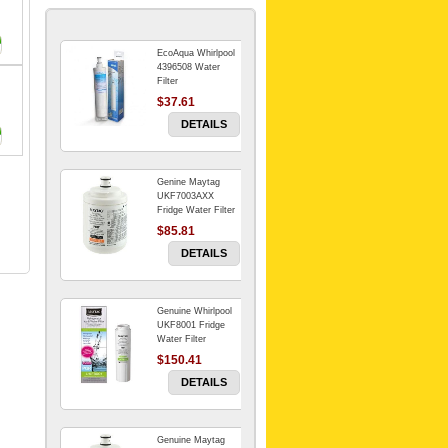
EcoAqua Whirlpool
4396508 Water
Filter
$37.61
DETAILS
Genine Maytag
UKF7003AXX
Fridge Water Filter
$85.81
DETAILS
Genuine Whirlpool
UKF8001 Fridge
Water Filter
$150.41
DETAILS
Genuine Maytag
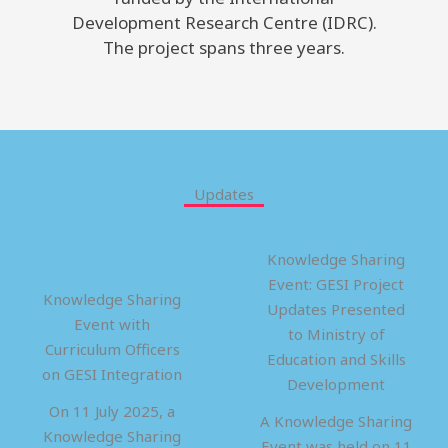
Development Research Centre (IDRC).
The project spans three years.
Updates
Knowledge Sharing
Event: GESI Project
Knowledge Sharing
Updates Presented
Event with
to Ministry of
Curriculum Officers
Education and Skills
on GESI Integration
Development
On 11 July 2025, a
A Knowledge Sharing
Knowledge Sharing
Event was held on 11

### Assignment
Wherever a line of the data above contains "Water", copy that line.

### Finished task
4396508 Water
Fridge Water Filter
Water Filter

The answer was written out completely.